* **About this task**
An image-free, word-for-word version of the records below is to be returned.

* **Information supplied**

· · · · ·

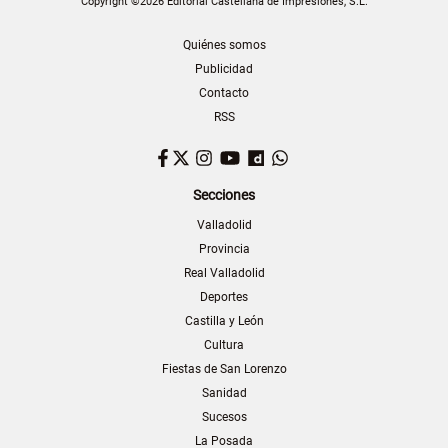
Copyright ©2026 Editorial Castellana de Impresiones, S.L.
Quiénes somos
Publicidad
Contacto
RSS
Facebook
Twitter
Instagram
YouTube
Dailymotion
WhatsApp
Secciones
Valladolid
Provincia
Real Valladolid
Deportes
Castilla y León
Cultura
Fiestas de San Lorenzo
Sanidad
Sucesos
La Posada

· · · · ·

* **Answer to this task**
Copyright ©2026 Editorial Castellana de Impresiones, S.L.
Quiénes somos
Publicidad
Contacto
RSS
Facebook
Twitter
Instagram
YouTube
Dailymotion
WhatsApp
Secciones
Valladolid
Provincia
Real Valladolid
Deportes
Castilla y León
Cultura
Fiestas de San Lorenzo
Sanidad
Sucesos
La Posada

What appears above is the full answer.